There’s nothing else special on the outside of the Phab2 Plus when comparing it to the Phab2 Pro — it runs Android 6.0, has the same aluminum alloy unibody, comes in the same gold and grey colors, and has a 6.4-inch IPS display, though with a resolution of 1,920 x 1080 pixels. The front camera even seems to be the same, with 8-megapixels, and you’ll even find the same 4,050mAh battery.
Where it differentiates is through its internal specs. Lenovo has opted to use MediaTek’s less-powerful processor, the MTK 8783, to power this phablet. It comes with 3GB of RAM and 32GB of internal storage, which can be expanded to 128GB thanks to a MicroSD card slot.

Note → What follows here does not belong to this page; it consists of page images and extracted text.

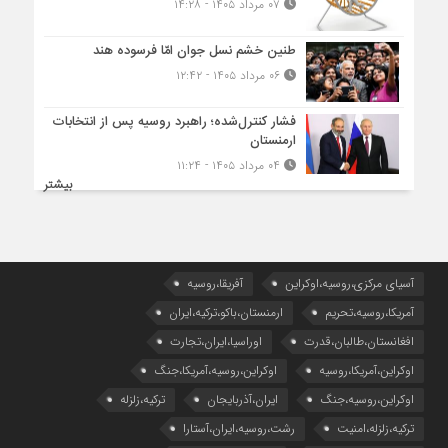
۰۷ مرداد ۱۴۰۵ - ۱۴:۲۸
طنین خشم نسل جوان امّا فرسوده هند
۰۶ مرداد ۱۴۰۵ - ۱۲:۴۲
فشار کنترل‌شده؛ راهبرد روسیه پس از انتخابات
ارمنستان
۰۴ مرداد ۱۴۰۵ - ۱۱:۲۴
بیشتر
آسیای مرکزی،روسیه،اوکراین
آفریقا،روسیه
آمریکا،روسیه،تحریم
ارمنستان،باکو،ترکیه،ایران
افغانستان،طالبان،قدرت
اوراسیا،ایران،تجارت
اوکراین،آمریکا،روسیه
اوکراین،روسیه،آمریکا،جنگ
اوکراین،روسیه،جنگ
ایران،آذربایجان
ترکیه،زلزله
ترکیه،زلزله،امنیت
رشت،روسیه،ایران،آستارا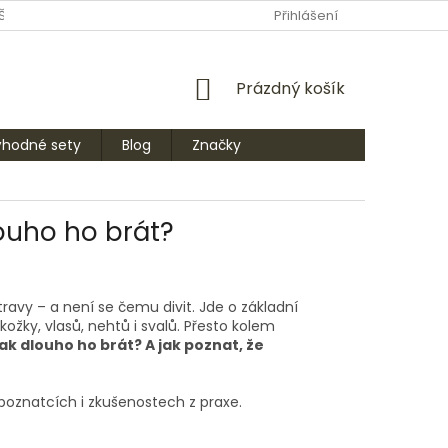
ŠTE NÁM
PRODÁVANÉ ZNAČKY
Přihlášení
NÁKUPNÍ
Prázdný košík
KOŠÍK
ýhodné sety
Blog
Značky
louho ho brát?
ravy – a není se čemu divit. Jde o základní
ožky, vlasů, nehtů i svalů. Přesto kolem
ak dlouho ho brát? A jak poznat, že
poznatcích i zkušenostech z praxe.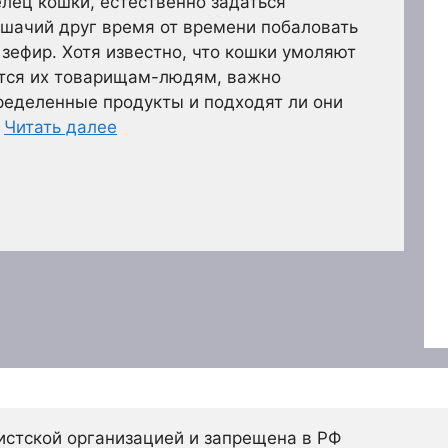
лец кошки, естественно задаться
шачий друг время от времени побаловать
 зефир. Хотя известно, что кошки умоляют
ится их товарищам-людям, важно
ределенные продукты и подходят ли они
…
Читать далее
истской организацией и запрещена в РФ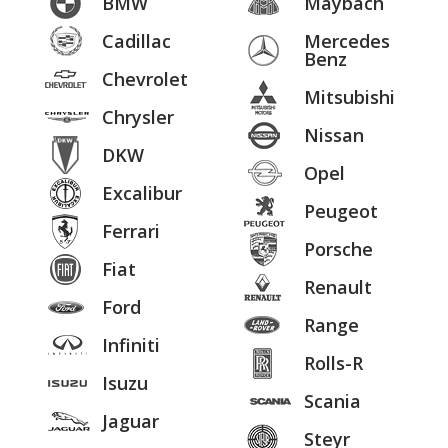
BMW
Maybach
Cadillac
Mercedes
Benz
Chevrolet
Mitsubishi
Chrysler
Nissan
DKW
Opel
Excalibur
Peugeot
Ferrari
Porsche
Fiat
Renault
Ford
Range
Infiniti
Rolls-R
Isuzu
Scania
Jaguar
Steyr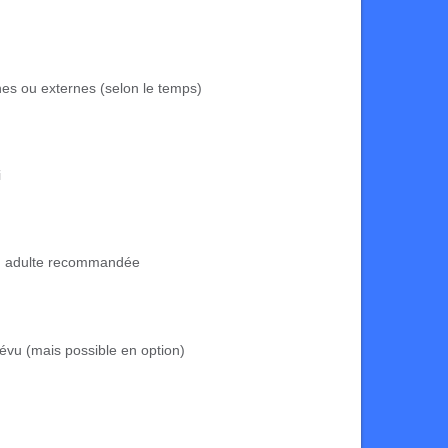
rnes ou externes (selon le temps)
i
n adulte recommandée
évu (mais possible en option)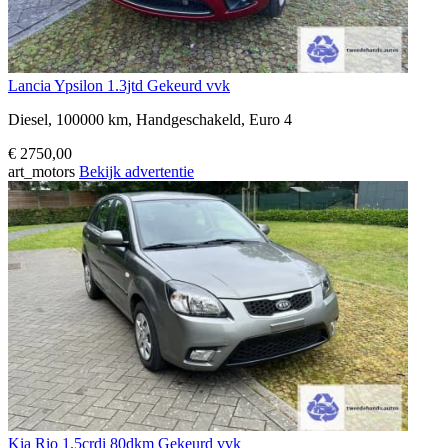
Lancia Ypsilon 1.3jtd Gekeurd vvk
Diesel, 100000 km, Handgeschakeld, Euro 4
€ 2750,00
art_motors
Bekijk advertentie
Kia Rio 1.5crdi 80dkm Gekeurd vvk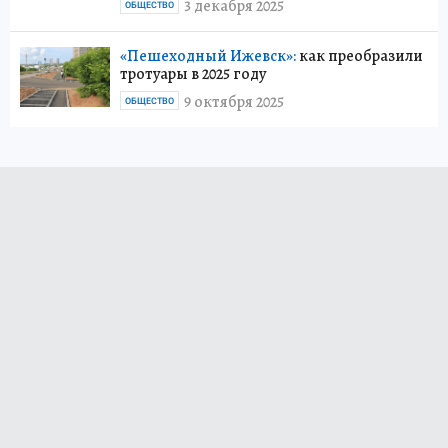
3 декабря 2025
ОБЩЕСТВО
«Пешеходный Ижевск»:
как преобразили
тротуары в 2025 году
9 октября 2025
ОБЩЕСТВО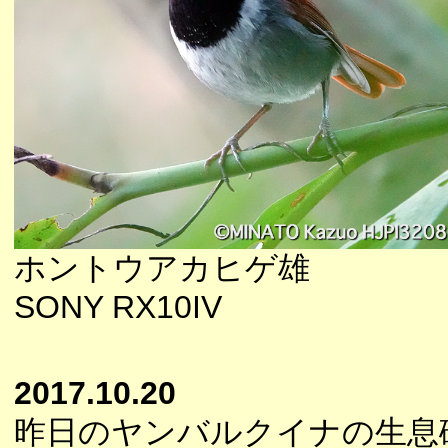
ホントウアカヒゲ雄
SONY RX10IV
2017.10.20
昨日のヤンバルクイナの生息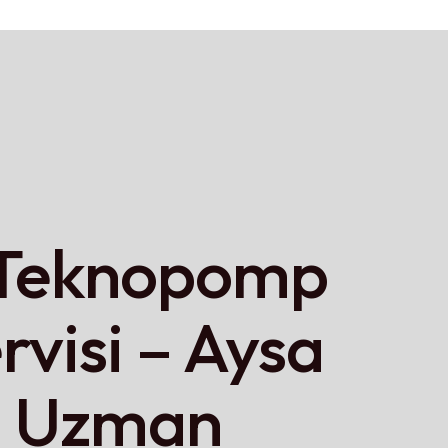
 Teknopomp
rvisi – Aysa
n Uzman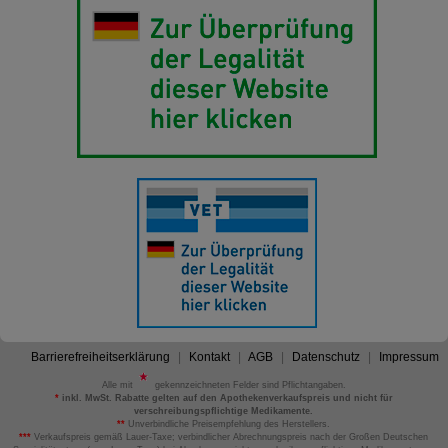
Barrierefreiheitserklärung
Kontakt
AGB
Datenschutz
Impressum
Alle mit
gekennzeichneten Felder sind Pflichtangaben.
*
inkl. MwSt. Rabatte gelten auf den Apothekenverkaufspreis und nicht für
verschreibungspflichtige Medikamente.
**
Unverbindliche Preisempfehlung des Herstellers.
***
Verkaufspreis gemäß Lauer-Taxe; verbindlicher Abrechnungspreis nach der Großen Deutschen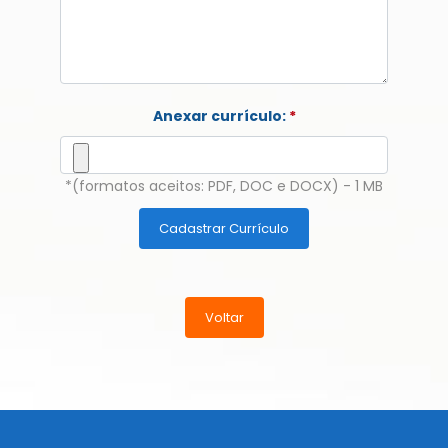
Anexar currículo:
*
*(formatos aceitos: PDF, DOC e DOCX) - 1 MB
Cadastrar Currículo
Voltar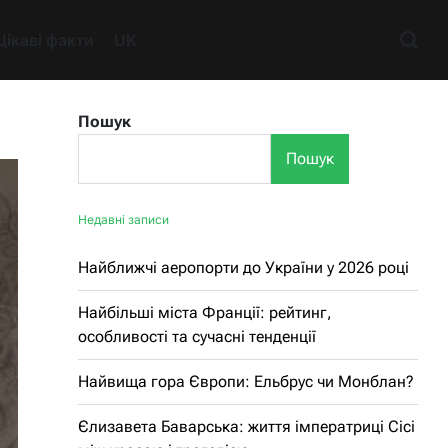
Цікаві факти
UK
Пошук
Пошук
Недавні записи
Найближчі аеропорти до України у 2026 році
Найбільші міста Франції: рейтинг,
особливості та сучасні тенденції
Найвища гора Європи: Ельбрус чи Монблан?
Єлизавета Баварська: життя імператриці Сісі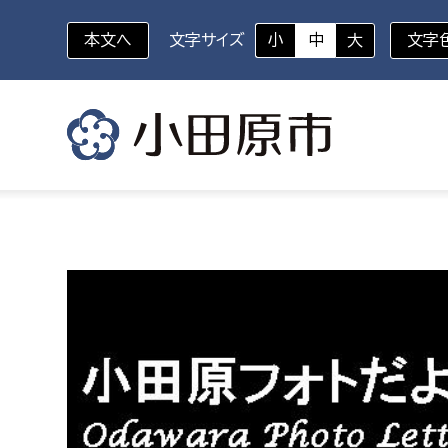
本文へ
文字サイズ
小
中
大
文字
いざというときに
対象者を選択
組織から探す
部に属さない室
企画部
新生児・乳幼児
休日救急外来
防
秘書室
企画政
幼稚園児・保育園児
広報広聴室
財政課
コンプライアンス推進室
資産マ
小・中学生
デジタ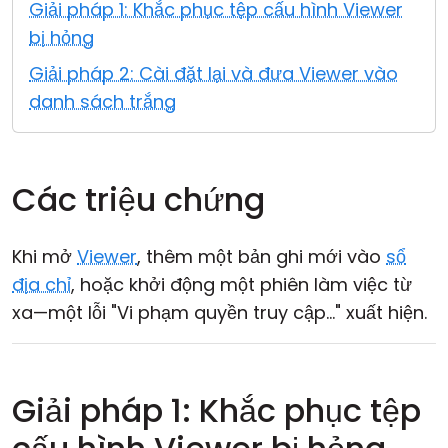
Giải pháp 1: Khắc phục tệp cấu hình Viewer
Đám mây & Tại chỗ
bị hỏng
Giải pháp 2: Cài đặt lại và đưa Viewer vào
danh sách trắng
Các triệu chứng
Khi mở
Viewer
, thêm một bản ghi mới vào
sổ
địa chỉ
, hoặc khởi động một phiên làm việc từ
xa—một lỗi "Vi phạm quyền truy cập..." xuất hiện.
Giải pháp 1: Khắc phục tệp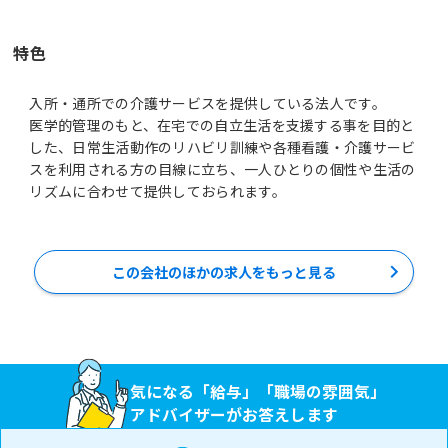
特色
入所・通所での介護サービスを提供している法人です。
医学的管理のもと、在宅での自立生活を支援する事を目的と
した、日常生活動作のリハビリ訓練や各種看護・介護サービ
スを利用される方の目線に立ち、一人ひとりの個性や生活の
リズムに合わせて提供しておられます。
この会社のほかの求人をもっと見る
気になる「給与」「職場の雰囲気」
アドバイザーがお答えします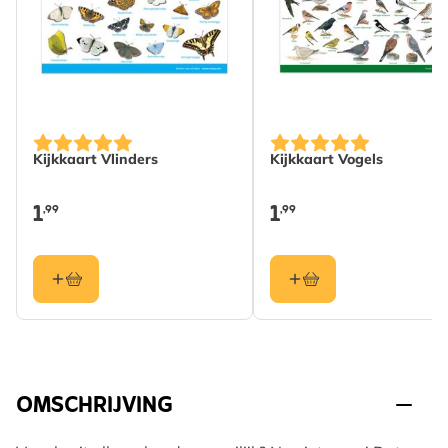
Kijkkaart Vlinders
Kijkkaart Vogels
1
1
,99
,99
OMSCHRIJVING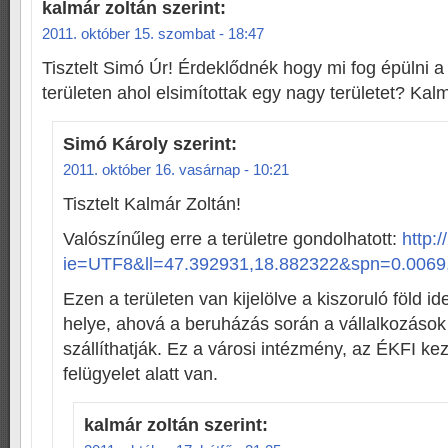
kalmár zoltán
szerint:
2011. október 15. szombat - 18:47
Tisztelt Simó Úr! Érdeklődnék hogy mi fog épülni a k
területen ahol elsimítottak egy nagy területet? Kal
Simó Károly
szerint:
2011. október 16. vasárnap - 10:21
Tisztelt Kalmár Zoltán!
Valószínűleg erre a területre gondolhatott:
http:
ie=UTF8&ll=47.392931,18.882322&spn=0.00
Ezen a területen van kijelölve a kiszoruló föld i
helye, ahová a beruházás során a vállalkozások a
szállíthatják. Ez a városi intézmény, az ÉKFI k
felügyelet alatt van.
kalmár zoltán
szerint: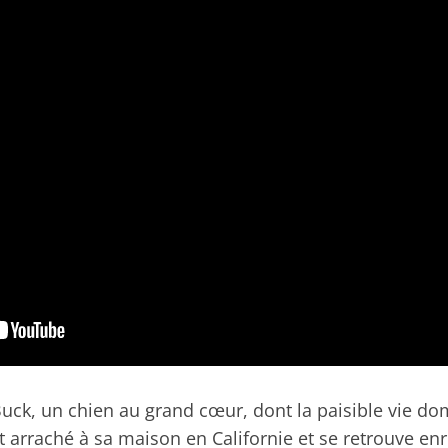
e Buck, un chien au grand cœur, dont la paisible vie d
t arraché à sa maison en Californie et se retrouve e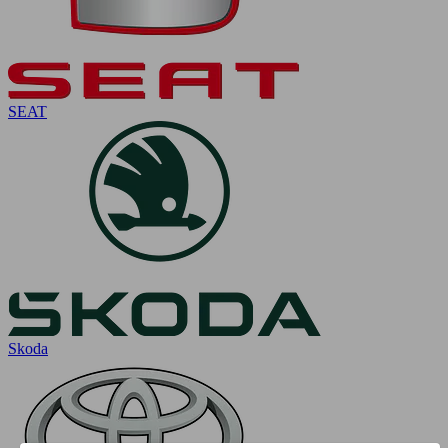
SEAT
Skoda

Of course, the Plus doesn’t have the sensors required to make it Tango-compatible — you’ll have to stay with the Phab2 Pro for that. The Phab2 Plus will be globally available in September at $299.
Lenovo Phab 2
The best thing about the Phab2, according to Lenovo? It’s price. At $199, the Phab2 certainly slides into the budget device category, and that’s the only notable thing about it. On its massive 6.4-inch screen, you’ll find a poor resolution of 1,280 x 720 pixels. The rear camera has 13 megapixels, and the front one is packed with 5 megapixels, though the selfie cam does have an 85-degree wide-angle lens.
It’s probably not made of aluminum, seeing as Lenovo didn’t mention the material for this device but did for the other two. It’s powered by MediaTek’s 8735 processor, runs on Android 6.0, and has 3GB of RAM. It has the same internal storage setup as the Phab2 Plus, with 32GB on board and a MicroSD slot that can add up to 128GB of additional space. You’ll find the same 4,050mAh battery, and it comes in gold and gray colors like the rest of its family.
The Phab2 is the only one of the three that will not come with JBL headphones, but it will also be globally available in September.